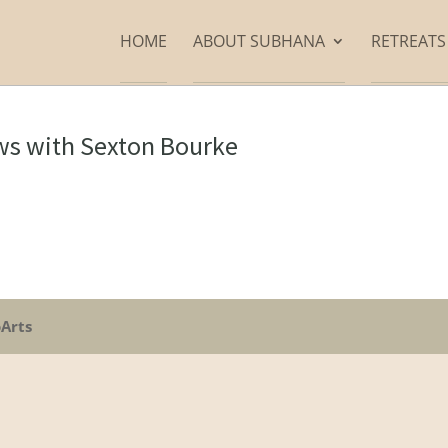
HOME
ABOUT SUBHANA
RETREAT
ews with Sexton Bourke
oArts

[Task objective] In repeating the lines above, keep the wording exact and leave every picture out.

[Worked solution]
HOME
ABOUT SUBHANA
RETREAT
ews with Sexton Bourke
oArts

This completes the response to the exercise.